MALS Career Spotlight: Milton Mariani

sun setting over 1911 building

What is your current position? What do you enjoy most about your current position? What do you find most challenging? 

MALS Alumni
Milton Mariani

I recently started a funded Ph.D. at Technical University Denmark (DTU) under a European Union Horizon 2020 project (ReHyb) with a focus on the advanced interface design of a Virtual Reality/Augmented Reality (VR/AR) driven exoskeleton for the hybrid rehabilitation of stroke patients. The Ph.D. scholarship runs from my start date of April 1, 2020, until March 31, 2023. I certainly enjoy being back in an atmosphere of learning and challenging oneself to be more innovative and exceed expectations of peers and family. Currently, the most challenging thing is having to start a Ph.D. under COVID-19 lockdown. Working virtually doesn’t provide the same level of interaction and cultivation of relationships which will be vital during these arduous three years.

What is a typical work day like for you?

My typical day starts with dropping my kids off at their institution, a.k.a. preschool, and booting up my computer around 9 a.m. Checking emails and other communication channels such as MS Teams for updates on current or upcoming tasks is the first thing I do to help me establish my priorities for the day. Tasks can vary but usually deal with project management of DTU’s efforts in the ReHyb project. My own research is slowly starting to take shape but mostly consists of me reading several journals a week to better shape my knowledge and thought on topics and ideas which could be utilized in my published articles.
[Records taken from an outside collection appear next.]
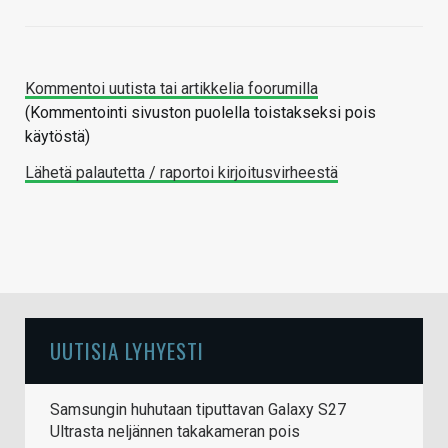
Kommentoi uutista tai artikkelia foorumilla
(Kommentointi sivuston puolella toistakseksi pois
käytöstä)
Lähetä palautetta / raportoi kirjoitusvirheestä
UUTISIA LYHYESTI
Samsungin huhutaan tiputtavan Galaxy S27
Ultrasta neljännen takakameran pois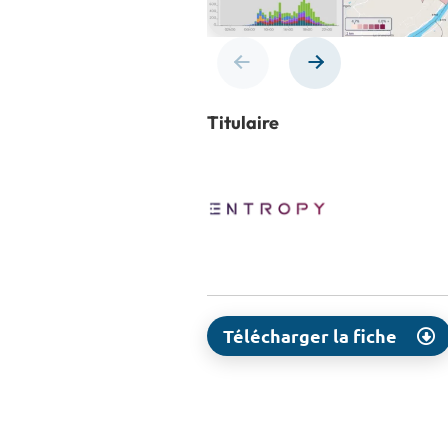
Titulaire
Télécharger la fiche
How did the MALS program at NC State prepare you for your current position?

The MALS program is interdisciplinary and gives students the opportunity to conduct research into fields and disciplines which match their interests. In my case, I combined humanities with business and management to concentrate on innovation in immersive gaming. My business courses highly emphasized innovation in user-centric product and service design and development. Meanwhile, the humanities, particularly seminars, brought balance and expanded the breadth and scope of where, how, and to whom innovation can bring value. Project management was the third segment of my concentration and it helped the management of my course but also teams in which we work in academia and industry.

What was your favorite part of the MALS program?

The best part of MALS is the diversity of master’s candidates each with their own concentrations, and because it is tailored to each student’s interests, I believe you find the students are more passionate about their research. Most candidates I have met have some personal motivation which drives their concentration.

What advice do you have for students considering a career in your field?

Don’t judge yourself too harshly for your mistakes, take risks, learn and grow. While you are spending time comparing yourself to others, they are busy getting ahead. Focus on you and your path will present itself. Lastly, education and the knowledge it brings is something no one can take from you, but you can give to others. Share and inspire.